The following are some special pleas that can be raised:
- Prescription: a peremptory plea that renders the claim permanently unenforceable.
- Jurisdiction: a declinatory plea that quashes the action as far as the court is concerned, but the merits of the case may be tried by another court (with jurisdiction).
- Lis pendens: a dilatory plea that delays the proceedings. Where a defendant contends that a suit between the parties on the same cause of action is pending in another court.
- Locus standi: a peremptory plea that quashes the action altogether. A person wishing to institute or defend legal proceedings must have a direct and substantial interest in the right which is the subject matter of the litigation and the outcome of such litigation. This may also be dealt with on exception.
- res judicata: a peremptory plea that quashes the action altogether. It is raised as defence to a claim that was already disposed of by a judgment in a prior action between the same parties concerning the same subject matter and the same cause of action.
- Non-joinder or misjoinder: a dilatory plea that delays the proceedings. If evidence is required that another person should have been joined as plaintiff or defendant, or some party who has been joined ought not have been.

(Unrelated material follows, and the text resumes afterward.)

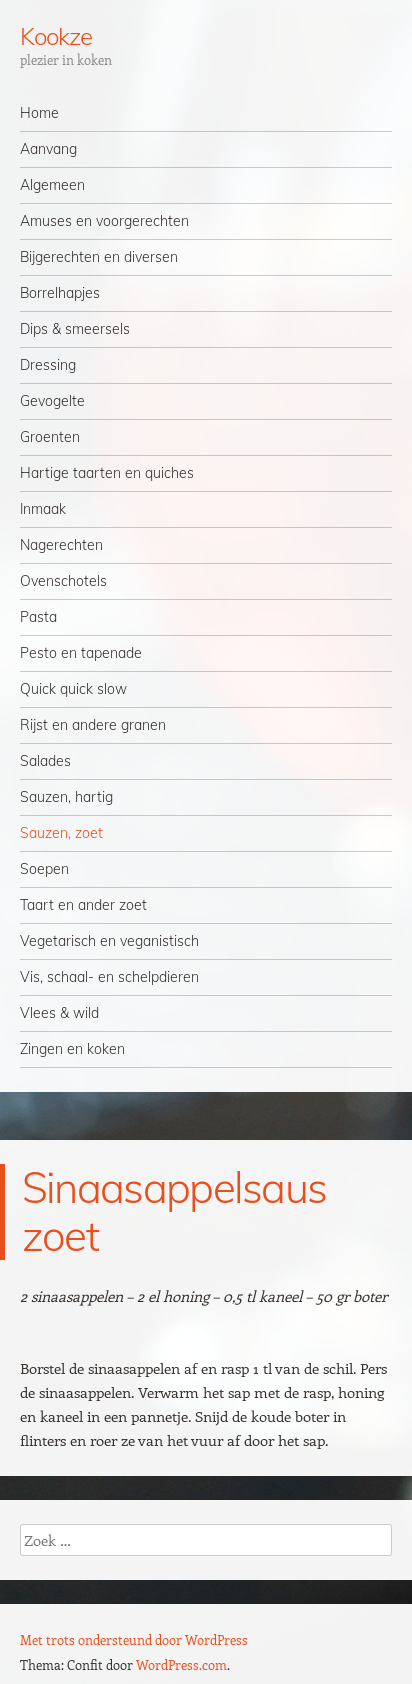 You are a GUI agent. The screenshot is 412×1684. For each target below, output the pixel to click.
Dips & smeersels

If the non-joinder or misjoinder is apparent ex facie the pleadings the objection may be taken by way of exception.
- Arbitration: a dilatory plea that delays the proceedings. When arbitration is a condition in the terms of a contract. The defendant must state that he agreeable to the dispute being referred to arbitration. A matter can be brought on application in terms of the Arbitration Act.
This list of special pleas is not exhaustive but are most commonly raised.